Though the 100 gecs collaboration was a bit newer in the mix, Freese had been preparing for the Danny Elfman set for a very long time. “The Elfman thing was very, very intense and a lot of work. It started over two years ago. We were rehearsing in early 2020 for Coachella 2020,” he recalls. “As we were in the studio, when it came early March, everything started slowly shutting down, and we didn’t know the magnitude of what was about to happen. We were like, ‘Oh, schools are shutting down in Seattle! That must suck.'”

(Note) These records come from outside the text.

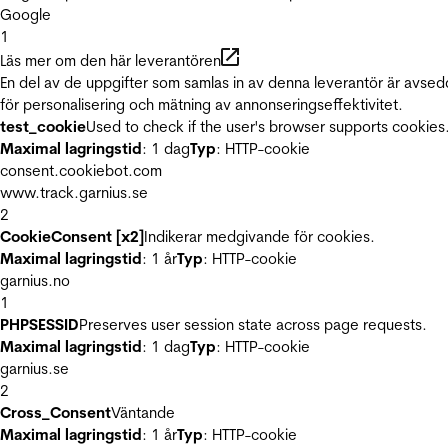
Google
1
Läs mer om den här leverantören
En del av de uppgifter som samlas in av denna leverantör är avse
för personalisering och mätning av annonseringseffektivitet.
test_cookie
Used to check if the user's browser supports cookies
Maximal lagringstid
: 1 dag
Typ
: HTTP-cookie
consent.cookiebot.com
www.track.garnius.se
2
CookieConsent [x2]
Indikerar medgivande för cookies.
Maximal lagringstid
: 1 år
Typ
: HTTP-cookie
garnius.no
1
PHPSESSID
Preserves user session state across page requests.
Maximal lagringstid
: 1 dag
Typ
: HTTP-cookie
garnius.se
2
Cross_Consent
Väntande
Maximal lagringstid
: 1 år
Typ
: HTTP-cookie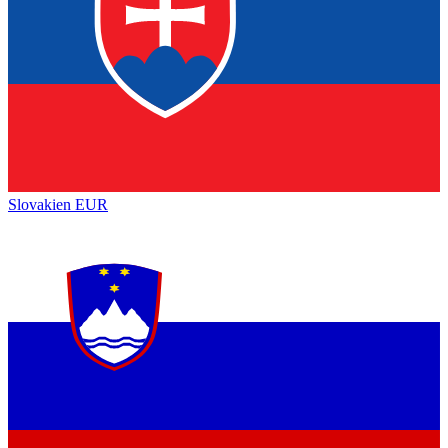
Slovakien
EUR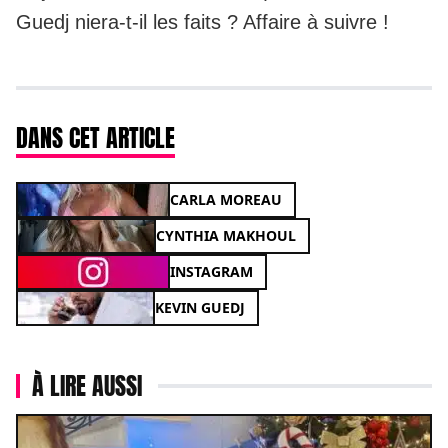
Guedj niera-t-il les faits ? Affaire à suivre !
DANS CET ARTICLE
CARLA MOREAU
CYNTHIA MAKHOUL
INSTAGRAM
KEVIN GUEDJ
À LIRE AUSSI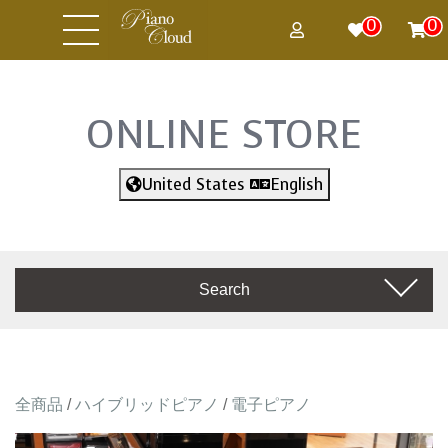
0
0
ONLINE STORE
United States
English
Search
全商品
/
ハイブリッドピアノ
/
電子ピアノ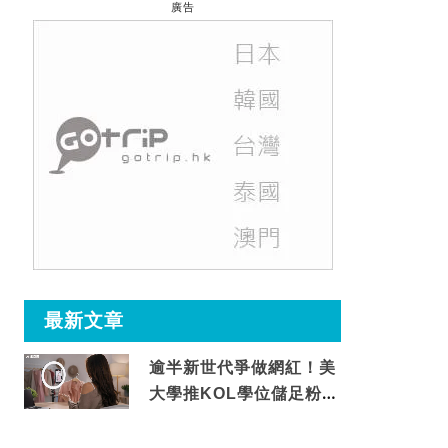
廣告
最新文章
逾半新世代爭做網紅！美
大學推KOL學位儲足粉絲
先畢業專家爆殘酷現實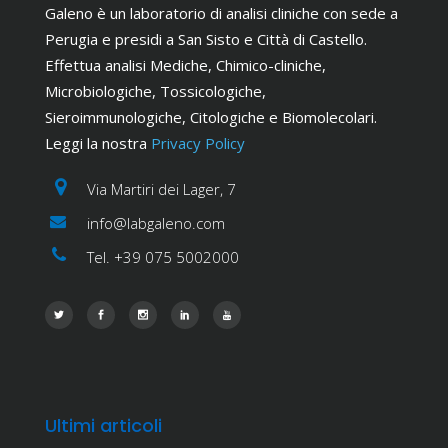
Galeno è un laboratorio di analisi cliniche con sede a
Perugia e presidi a San Sisto e Città di Castello.
Effettua analisi Mediche, Chimico-cliniche,
Microbiologiche, Tossicologiche,
Sieroimmunologiche, Citologiche e Biomolecolari.
Leggi la nostra
Privacy Policy
Via Martiri dei Lager, 7
info@labgaleno.com
Tel. +39 075 5002000
Ultimi articoli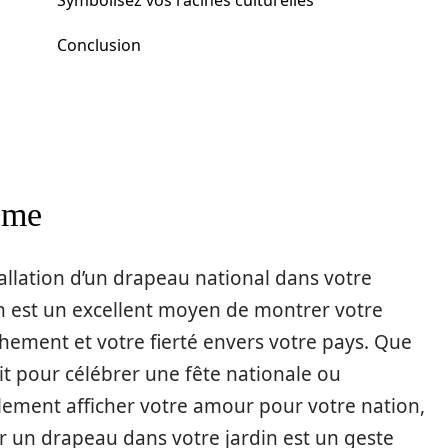
Symbolisez vos racines culturelles
Conclusion
sme
tallation d’un drapeau national dans votre
n est un excellent moyen de montrer votre
hement et votre fierté envers votre pays. Que
it pour célébrer une fête nationale ou
lement afficher votre amour pour votre nation,
r un drapeau dans votre jardin est un geste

Of course, the first major wave of COVID derailed Elfman and Freese’s plans, but the uncertainty ended up being a catalyst for Elfman: “When Coachella 2020 was postponed and everyone limped back to their perspective homes, Danny was really inspired and went from having these two songs we were going to premiere to him going, ‘I’m going to write a bunch of stuff,’ and that’s how his album came to be.”
Freese then worked heavily on Elfman’s new album, Big Mess, which was recorded throughout the last few years as they waited for his career-spanning Coachella set. “Normally, we wouldn’t have been able to make a record… he’s the world’s busiest film composer,” Freese says. “But when all of his films went away and all of my touring went away, we realized we had so much time.”